Since serving on the council, Iseman has broadened her interests. She and Councilman Kelly Boyd were named 2009 Coastline Pilot Newsmakers of the Year for their collaboration in dealing with homeless issues that plagued the city throughout the year.
Their bonhomie was severely tested after Boyd publicly accused Iseman of testifying falsely in support of a ban on fishing along the Laguna Beach coast when she said that 80 percent of the townspeople favored the closure. Boyd, who had been instrumental in gathering 1,971 signatures on petitions in opposition to the ban, blew his stack.
Iseman addressed the accusations at a council meeting, saying she meant to say 80 percent of the people who contacted her and she hoped that the acrimony could be laid to rest so she and Boyd could continue to work together.
To that end, she was an active participant in the Laguna Beach Woman’s Club’s tribute to Boyd’s term as mayor.
Iseman was instrumental in the use of city-owned holiday palettes for the design of note cards sold at local stores.
She also collaborated again with Pearson on the Business Assistance Task Force, created to help the business community during the economic downturn and to smooth the path of newcomers through the city processes.
Iseman does not always come out a winner, but she doesn’t quit, whether on specific issue on the council agenda or a city policy.
Despite federal limits placed on the city’s control over the installations of communications antennae, Iseman continues to oppose them.
She is a self-described political junky.
Candidates petitions
Iseman announced her candidacy on the first day that nominating papers could be pulled, but Boyd was the only candidate to pick up papers on Monday.
“I already have 16 signatures,” Boyd said Tuesday. “I will probably turn in the papers on the Friday after the [July 20] council meeting.”
Candidates are required to collect 20 signatures of registered voters in Laguna Beach to qualify as a candidate. The signatures are verified by the county registrar of voters.
With the three incumbents in the race, the deadline for filing nomination papers is Aug. 5. Had an incumbent opted out, any candidate other than the declining incumbent would have had until Aug. 11 to file.
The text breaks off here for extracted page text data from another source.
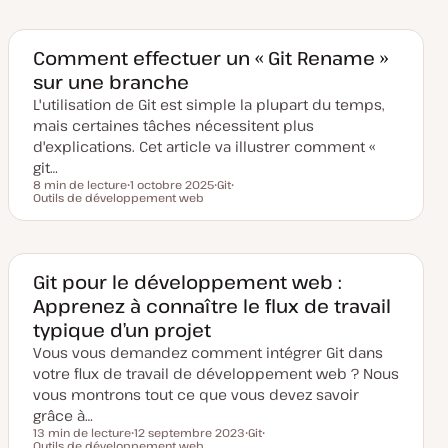
e
e
e
d
t
t
e
m
Comment effectuer un « Git Rename »
i
sur une branche
s
e
L'utilisation de Git est simple la plupart du temps,
à
j
mais certaines tâches nécessitent plus
o
u
d'explications. Cet article va illustrer comment «
r
git…
8 min de lecture
1 octobre 2025
Git
Temps de lecture
Outils de développement web
D
S
S
a
u
u
t
j
j
e
e
e
d
t
t
e
m
Git pour le développement web :
i
Apprenez à connaître le flux de travail
s
e
typique d’un projet
à
j
Vous vous demandez comment intégrer Git dans
o
u
votre flux de travail de développement web ? Nous
r
vous montrons tout ce que vous devez savoir
grâce à…
13 min de lecture
12 septembre 2023
Git
Temps de lecture
Outils de développement web
D
S
S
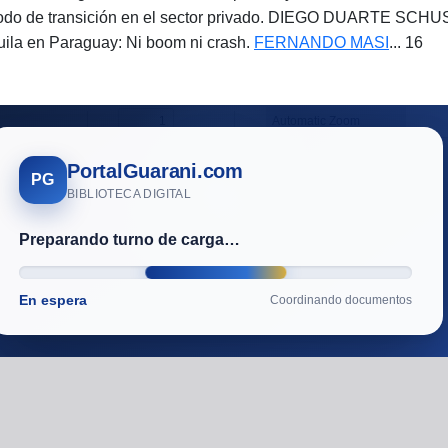
odo de transición en el sector privado. DIEGO DUARTE SCH
ila en Paraguay: Ni boom ni crash.
FERNANDO MASI
... 16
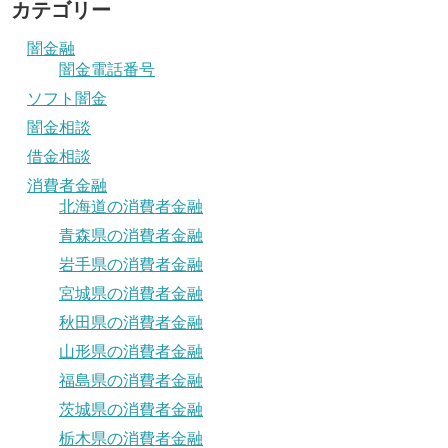
カテゴリー
闇金融
闇金電話番号
ソフト闇金
闇金相談
借金相談
消費者金融
北海道の消費者金融
青森県の消費者金融
岩手県の消費者金融
宮城県の消費者金融
秋田県の消費者金融
山形県の消費者金融
福島県の消費者金融
茨城県の消費者金融
栃木県の消費者金融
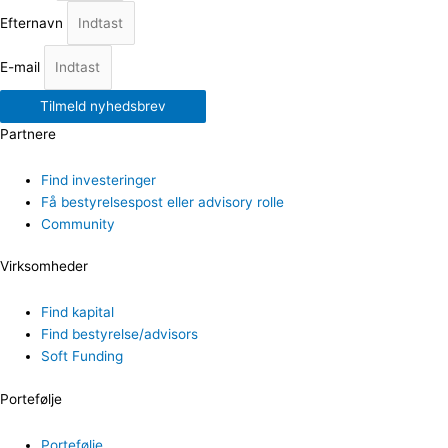
Efternavn
E-mail
Tilmeld nyhedsbrev
Partnere
Find investeringer
Få bestyrelsespost eller advisory rolle
Community
Virksomheder
Find kapital
Find bestyrelse/advisors
Soft Funding
Portefølje
Portefølje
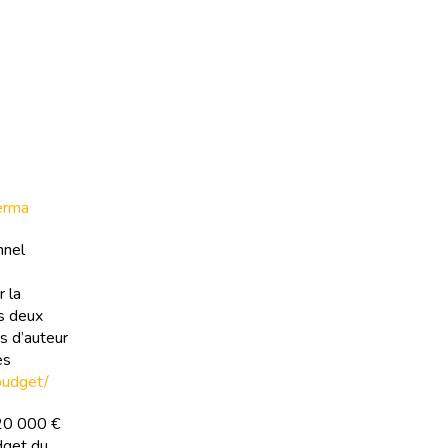
erma
nnel
 la
es deux
ts d’auteur
es
-budget/
220 000 €
dget du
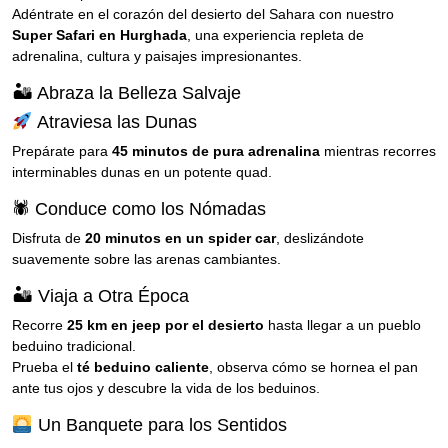
Adéntrate en el corazón del desierto del Sahara con nuestro
Super Safari en Hurghada
, una experiencia repleta de
adrenalina, cultura y paisajes impresionantes.
🏜 Abraza la Belleza Salvaje
Atraviesa las Dunas
Prepárate para
45 minutos de pura adrenalina
mientras recorres
interminables dunas en un potente quad.
🕷 Conduce como los Nómadas
Disfruta de
20 minutos en un spider car
, deslizándote
suavemente sobre las arenas cambiantes.
🏜 Viaja a Otra Época
Recorre
25 km en jeep por el desierto
hasta llegar a un pueblo
beduino tradicional.
Prueba el
té beduino caliente
, observa cómo se hornea el pan
ante tus ojos y descubre la vida de los beduinos.
Un Banquete para los Sentidos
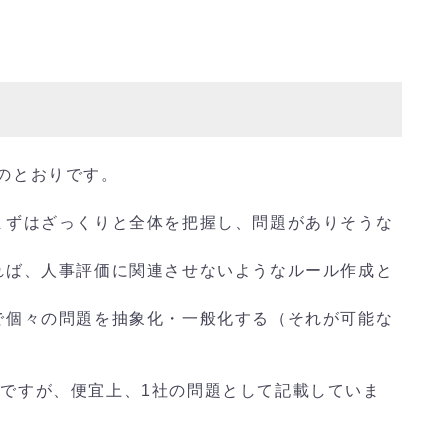
のとおりです。
まずはざっくりと全体を把握し、問題がありそうな
れば、人事評価に関連させないようなルール作成と
で個々の問題を抽象化・一般化する（それが可能な
ですが、便宜上、1社の問題として記載していま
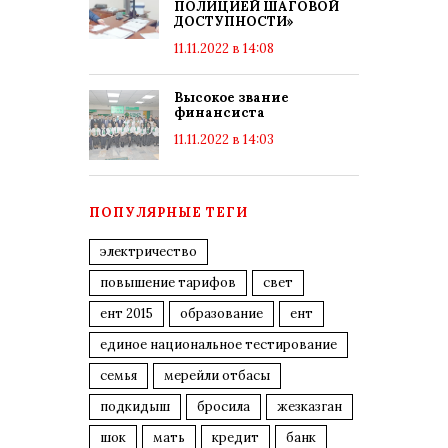
ПОЛИЦИЕЙ ШАГОВОЙ
ДОСТУПНОСТИ»
11.11.2022 в 14:08
Высокое звание
финансиста
11.11.2022 в 14:03
ПОПУЛЯРНЫЕ ТЕГИ
электричество
повышение тарифов
свет
ент 2015
образование
ент
единое национальное тестирование
семья
мерейли отбасы
подкидыш
бросила
жезказган
шок
мать
кредит
банк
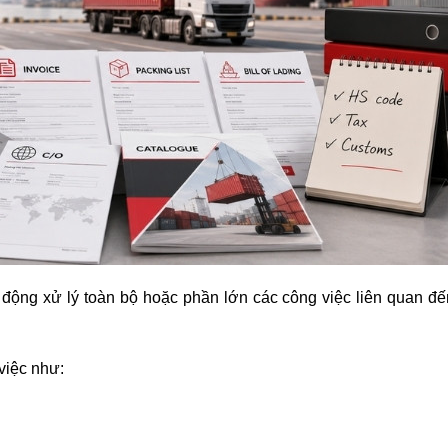
động xử lý toàn bộ hoặc phần lớn các công việc liên quan đế
việc như:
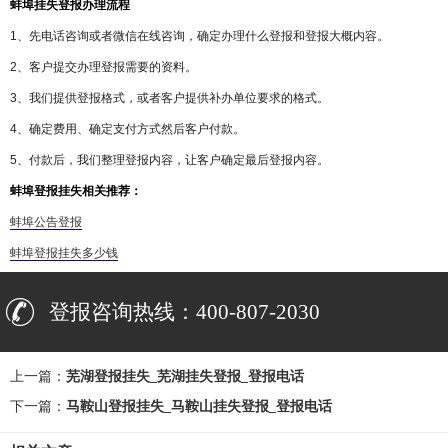
蚌埠挂失登报办理流程
1、先电话咨询或者微信在线咨询，确定办理什么登报和登报大概内容。
2、客户提交办理登报需要的资料。
3、我们提供登报格式，或者客户提供补办单位要求的格式。
4、确定费用、确定支付方式然后客户付款。
5、付款后，我们整理登报内容，让客户确定最后登报内容。
蚌埠登报挂失相关推荐：
蚌埠公告登报
蚌埠登报挂失多少钱
登报咨询热线：400-807-2030
上一篇：
芜湖登报挂失_芜湖挂失登报_登报电话
下一篇：
马鞍山登报挂失_马鞍山挂失登报_登报电话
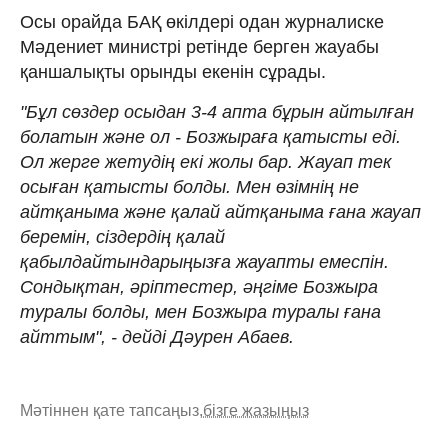
Осы орайда БАҚ өкілдері одан журналиске
Мәдениет министрі ретінде берген жауабы
қаншалықты орынды екенін сұрады.
"Бұл сөздер осыдан 3-4 апта бұрын айтылған
болатын және ол - Бозжыраға қатысты еді.
Ол жерге жетудің екі жолы бар. Жауап тек
осыған қатысты болды. Мен өзімнің не
айтқаныма және қалай айтқаныма ғана жауап
беремін, сіздердің қалай
қабылдайтындарыңызға жауапты емеспін.
Сондықтан, әріптестер, әңгіме Бозжыра
туралы болды, мен Бозжыра туралы ғана
айттым", - дейді Дәурен Абаев.
Мәтіннен қате тапсаңыз,
бізге жазыңыз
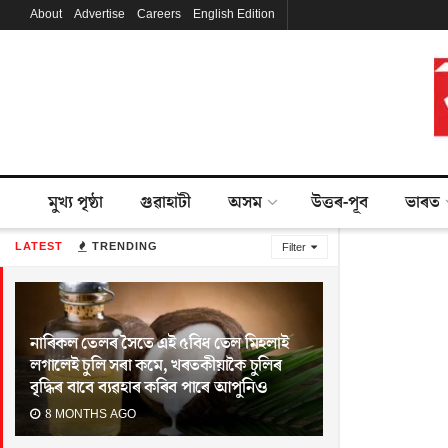
About
Advertise
Careers
English Edition
মুখ্য পৃষ্ঠা
গুৱাহাটী
অসম
উত্তৰ-পূব
ভাৰত
LATEST
TRENDING
Filter
নাৰিকল তেলৰ সৈতে এই ৫বিধ তেল মিহলাই
লগালেই চুলি সৰা কমে, খৰতকীয়াকৈ চুলিৰ
বৃদ্ধিৰ বাবে ব্যৱহাৰ কৰিব পাৰে আপুনিও
8 MONTHS AGO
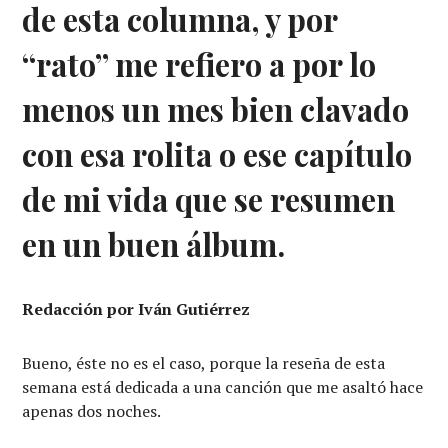
de esta columna, y por
“rato” me refiero a por lo
menos un mes bien clavado
con esa rolita o ese capítulo
de mi vida que se resumen
en un buen álbum.
Redacción por Iván Gutiérrez
Bueno, éste no es el caso, porque la reseña de esta
semana está dedicada a una canción que me asaltó hace
apenas dos noches.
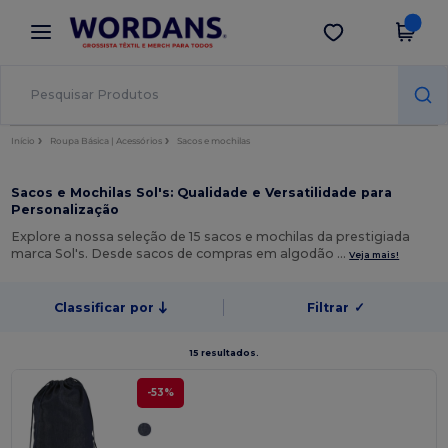
×
App Wordans
Obter app
Melhores preços na app!
Início
Roupa Básica | Acessórios
Sacos e mochilas
Sacos e Mochilas Sol's: Qualidade e Versatilidade para
Personalização
Explore a nossa seleção de 15 sacos e mochilas da prestigiada
marca Sol's. Desde sacos de compras em algodão …
Veja mais!
Classificar por
Filtrar
✓
15 resultados.
-53%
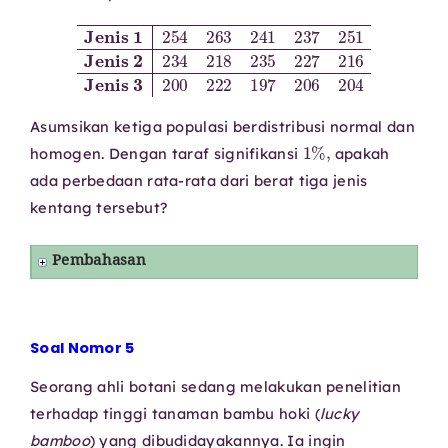
Jenis 2
234
218
Jenis 1
235
227
254
216
263
Jenis 3
241
237
200
251
222
197
206
204
Asumsikan ketiga populasi berdistribusi normal dan
1
%
,
homogen. Dengan taraf signifikansi
apakah
ada perbedaan rata-rata dari berat tiga jenis
kentang tersebut?
Pembahasan
Soal Nomor 5
Seorang ahli botani sedang melakukan penelitian
terhadap tinggi tanaman bambu hoki (
lucky
bamboo
) yang dibudidayakannya. Ia ingin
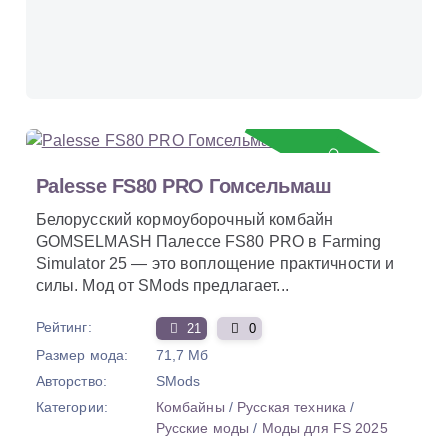
Обновление
Palesse FS80 PRO Гомсельмаш
Белорусский кормоуборочный комбайн
GOMSELMASH Палессе FS80 PRO в Farming
Simulator 25 — это воплощение практичности и
силы. Мод от SMods предлагает...
Рейтинг:
21
0
Размер мода:
71,7 Мб
Авторство:
SMods
Категории:
Комбайны
/
Русская техника
/
Русские моды
/
Моды для FS 2025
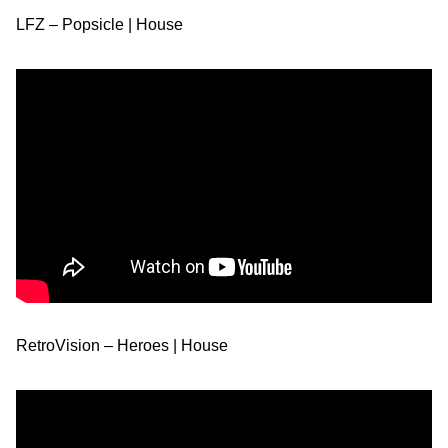
LFZ – Popsicle | House
RetroVision – Heroes | House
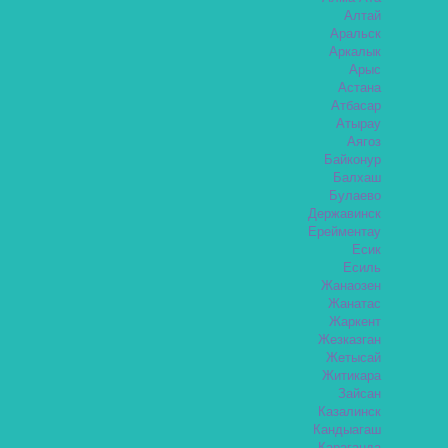
Алтай
Аральск
Аркалык
Арыс
Астана
Атбасар
Атырау
Аягоз
Байконур
Балхаш
Булаево
Державинск
Ерейментау
Есик
Есиль
Жанаозен
Жанатас
Жаркент
Жезказган
Жетысай
Житикара
Зайсан
Казалинск
Кандыагаш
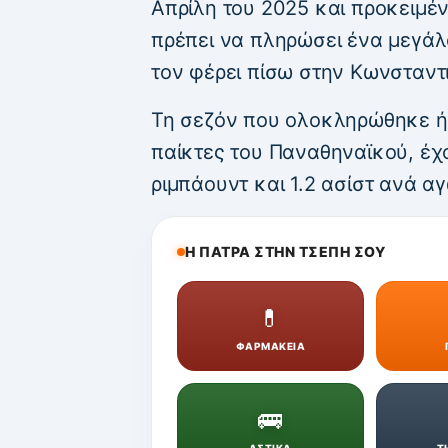
Απρίλη του 2025 και προκειμέν
πρέπει να πληρώσει ένα μεγάλ
τον φέρει πίσω στην Κωνσταντ
Τη σεζόν που ολοκληρώθηκε ή
παίκτες του Παναθηναϊκού, έχο
ριμπάουντ και 1.2 ασίστ ανά α
Η ΠΑΤΡΑ ΣΤΗΝ ΤΣΕΠΗ ΣΟΥ
💊
ΦΑΡΜΑΚΕΙΑ
🚌
ΑΣΤΙΚΑ
Τ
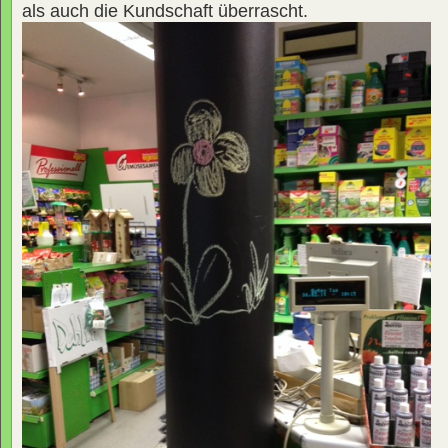
als auch die Kundschaft überrascht.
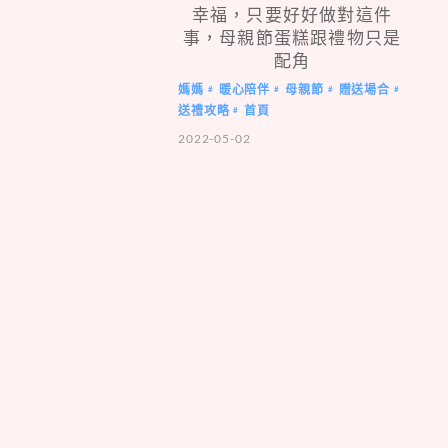
幸福，只要好好做對這件
事，母親節蛋糕跟禮物只是
配角
媽媽
暖心陪伴
母親節
贈送場合
#
#
#
#
送禮攻略
首頁
#
2022-05-02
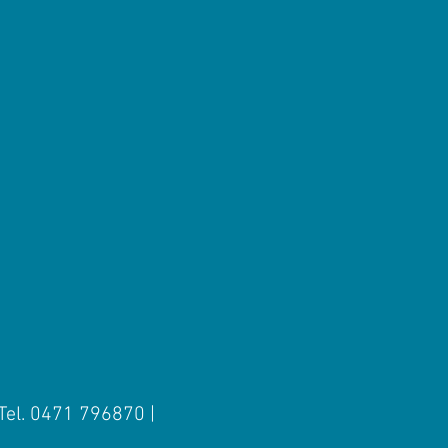
 Tel. 0471 796870 |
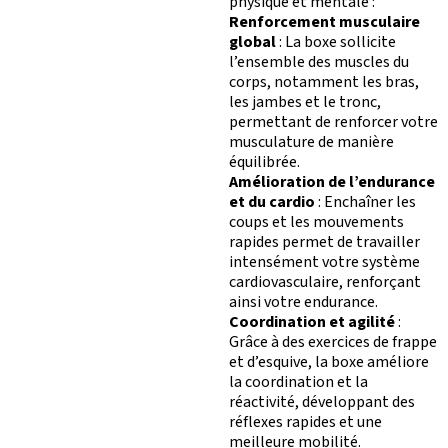
physique et mentale :
Renforcement musculaire
global
: La boxe sollicite
l’ensemble des muscles du
corps, notamment les bras,
les jambes et le tronc,
permettant de renforcer votre
musculature de manière
équilibrée.
Amélioration de l’endurance
et du cardio
: Enchaîner les
coups et les mouvements
rapides permet de travailler
intensément votre système
cardiovasculaire, renforçant
ainsi votre endurance.
M
O
T
Coordination et agilité
:
Grâce à des exercices de frappe
et d’esquive, la boxe améliore
la coordination et la
réactivité, développant des
réflexes rapides et une
S’ABONNER
PLATEAU MUSCU-CA
meilleure mobilité.
FORMULE D’ABONNEMENT
COURS COLLECTIFS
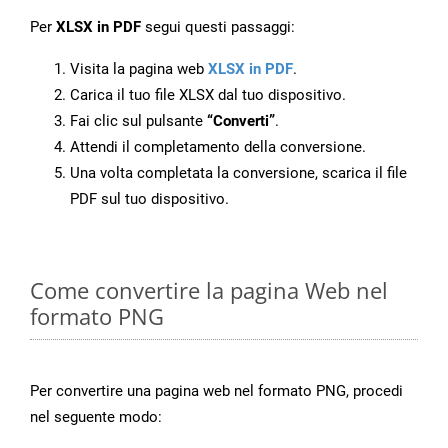
Per
XLSX in PDF
segui questi passaggi:
Visita la pagina web
XLSX in PDF
.
Carica il tuo file XLSX dal tuo dispositivo.
Fai clic sul pulsante
“Converti”
.
Attendi il completamento della conversione.
Una volta completata la conversione, scarica il file
PDF sul tuo dispositivo.
Come convertire la pagina Web nel
formato PNG
Per convertire una pagina web nel formato PNG, procedi
nel seguente modo:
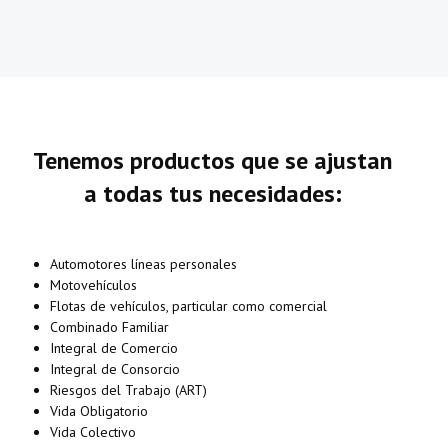
Tenemos productos que se ajustan
a todas tus necesidades:
Automotores líneas personales
Motovehículos
Flotas de vehículos, particular como comercial
Combinado Familiar
Integral de Comercio
Integral de Consorcio
Riesgos del Trabajo (ART)
Vida Obligatorio
Vida Colectivo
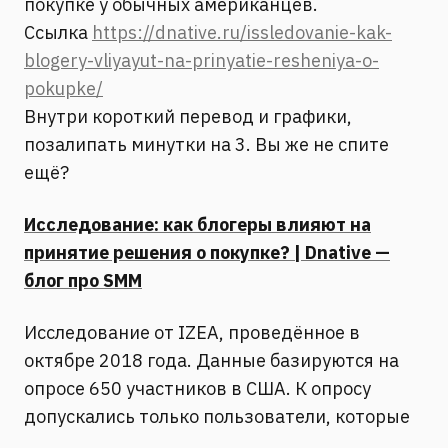
покупке у обычных американцев.
Ссылка
https://dnative.ru/issledovanie-kak-
blogery-vliyayut-na-prinyatie-resheniya-o-
pokupke/
Внутри короткий перевод и графики,
позалипать минутки на 3. Вы же не спите
ещё?
Исследование: как блогеры влияют на
принятие решения о покупке? | Dnative —
блог про SMM
Исследование от IZEA, проведённое в
октябре 2018 года. Данные базируются на
опросе 650 участников в США. К опросу
допускались только пользователи, которые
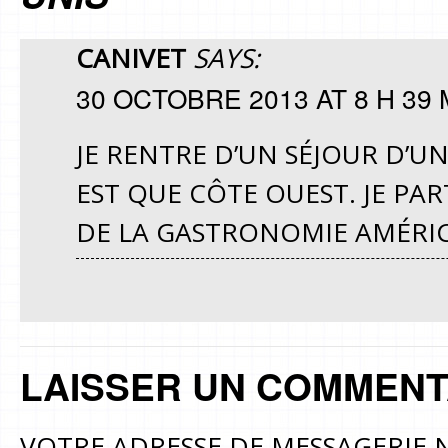
CANIVET
SAYS:
30 OCTOBRE 2013 AT 8 H 39 
JE RENTRE D’UN SÉJOUR D’UN
EST QUE CÔTE OUEST. JE PA
DE LA GASTRONOMIE AMÉRICA
LAISSER UN COMMENT
VOTRE ADRESSE DE MESSAGERIE N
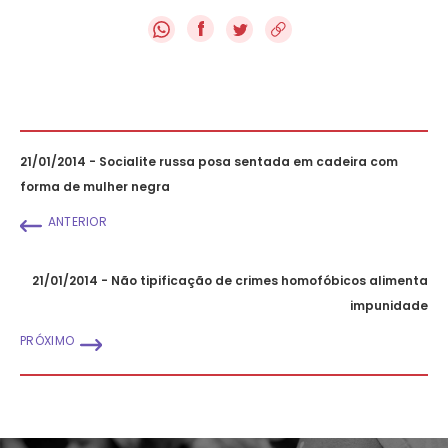
f
21/01/2014 - Socialite russa posa sentada em cadeira com
forma de mulher negra
ANTERIOR
21/01/2014 - Não tipificação de crimes homofóbicos alimenta
impunidade
PRÓXIMO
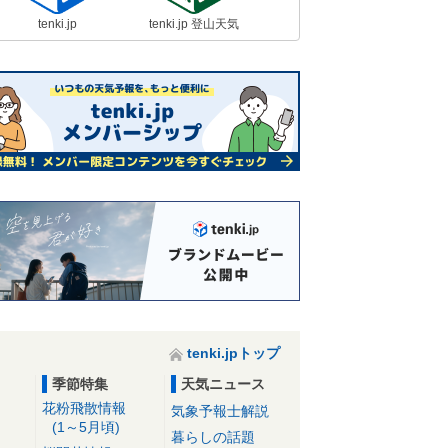
tenki.jp
tenki.jp 登山天気
tenki.jpトップ
季節特集
天気ニュース
花粉飛散情報
気象予報士解説
(1～5月頃)
暮らしの話題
School Board candidates begin process
Incumbent Laguna Beach School Board members Ketta Brown, Theresa O’Hare and Betsy Jenkins kicked off their reelection campaign on July 12, when former School Board President El Hathaway drove them to the Santa Ana Registrar of Voters’ office to take out papers for the Nov. 2 election. That was the first day candidates could declare their intent to run for office. The Declaration of Candidacy forms for all school offices must be filed with the Registrar’s office by 5 p.m. Aug. 6, unless an incumbent fails to file by that date, in which case the nomination period is extended to Aug. 11.